Mark Frost (born November 25, 1953) is an American novelist, screenwriter, director and film producer, best known as a writer for the television series Hill Street Blues and as the co-creator of the television series Twin Peaks.
Frost was a writer for the NBC television series Hill Street Blues. He co-created the ABC television series Twin Peaks and On the Air with David Lynch. He co-wrote and directed the film Storyville, co-wrote Fantastic Four and wrote The Greatest Game Ever Played, based on his book of the same name.
His other books on golf are The Match: The Day the Game of Golf Changed Forever, about a 1956 match pitting pros Ben Hogan and Byron Nelson against amateurs Harvie Ward and Ken Venturi, and The Grand Slam, about the 1930 golf season of Bobby Jones. His fictional works include The List of Seven, The Six Messiahs, and The Second Objective.

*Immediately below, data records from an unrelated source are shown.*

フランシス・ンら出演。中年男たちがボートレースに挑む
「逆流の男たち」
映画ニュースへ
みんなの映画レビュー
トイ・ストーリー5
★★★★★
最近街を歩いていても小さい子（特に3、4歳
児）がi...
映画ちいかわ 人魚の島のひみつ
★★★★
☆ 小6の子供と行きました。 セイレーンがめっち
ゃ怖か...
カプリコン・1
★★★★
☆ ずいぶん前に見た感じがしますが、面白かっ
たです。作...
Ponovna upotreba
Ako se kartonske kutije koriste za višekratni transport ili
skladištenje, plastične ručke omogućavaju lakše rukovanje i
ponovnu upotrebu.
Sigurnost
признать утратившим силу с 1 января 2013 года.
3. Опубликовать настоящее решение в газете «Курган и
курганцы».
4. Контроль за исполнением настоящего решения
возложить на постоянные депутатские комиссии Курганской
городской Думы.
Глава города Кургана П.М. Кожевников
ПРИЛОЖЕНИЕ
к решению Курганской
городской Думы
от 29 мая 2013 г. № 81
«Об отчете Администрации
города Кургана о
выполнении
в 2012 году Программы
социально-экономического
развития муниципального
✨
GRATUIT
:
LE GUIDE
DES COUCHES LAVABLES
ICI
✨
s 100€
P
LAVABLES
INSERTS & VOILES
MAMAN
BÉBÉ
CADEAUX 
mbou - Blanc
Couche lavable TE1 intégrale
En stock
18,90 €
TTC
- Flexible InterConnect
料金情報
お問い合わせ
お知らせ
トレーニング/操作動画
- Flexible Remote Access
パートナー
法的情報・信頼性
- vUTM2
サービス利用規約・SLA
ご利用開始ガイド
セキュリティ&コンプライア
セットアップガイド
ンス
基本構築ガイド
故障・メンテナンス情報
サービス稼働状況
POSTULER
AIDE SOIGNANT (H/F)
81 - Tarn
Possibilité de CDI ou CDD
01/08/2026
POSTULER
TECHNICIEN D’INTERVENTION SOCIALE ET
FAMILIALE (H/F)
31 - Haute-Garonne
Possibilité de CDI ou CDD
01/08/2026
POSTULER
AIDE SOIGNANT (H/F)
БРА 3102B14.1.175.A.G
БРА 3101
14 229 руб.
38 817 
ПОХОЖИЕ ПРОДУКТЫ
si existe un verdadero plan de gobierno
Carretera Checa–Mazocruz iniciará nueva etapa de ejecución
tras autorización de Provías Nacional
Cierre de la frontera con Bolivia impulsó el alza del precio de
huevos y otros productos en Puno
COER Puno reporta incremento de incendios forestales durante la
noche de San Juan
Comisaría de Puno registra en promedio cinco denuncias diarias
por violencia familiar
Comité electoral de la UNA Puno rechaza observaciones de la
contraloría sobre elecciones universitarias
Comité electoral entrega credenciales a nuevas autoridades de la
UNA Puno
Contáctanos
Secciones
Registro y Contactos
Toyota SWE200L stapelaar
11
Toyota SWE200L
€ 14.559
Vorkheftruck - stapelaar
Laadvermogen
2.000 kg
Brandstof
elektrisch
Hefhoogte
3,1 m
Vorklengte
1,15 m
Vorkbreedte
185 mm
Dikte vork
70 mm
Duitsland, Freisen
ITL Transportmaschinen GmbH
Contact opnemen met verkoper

Born in New York City, Frost moved with his family to Los Angeles during his childhood. He is the son of Mary Virginia Calhoun and actor Warren Frost, whom he cast as Dr. Hayward in Twin Peaks, and the brother of actress Lindsay Frost and writer Scott Frost. His nephew is Major League Baseball player Lucas Giolito. He graduated from the Carnegie Mellon School of Drama in 1975 with a BFA. Frost lives in Ventura County, California with his wife and son.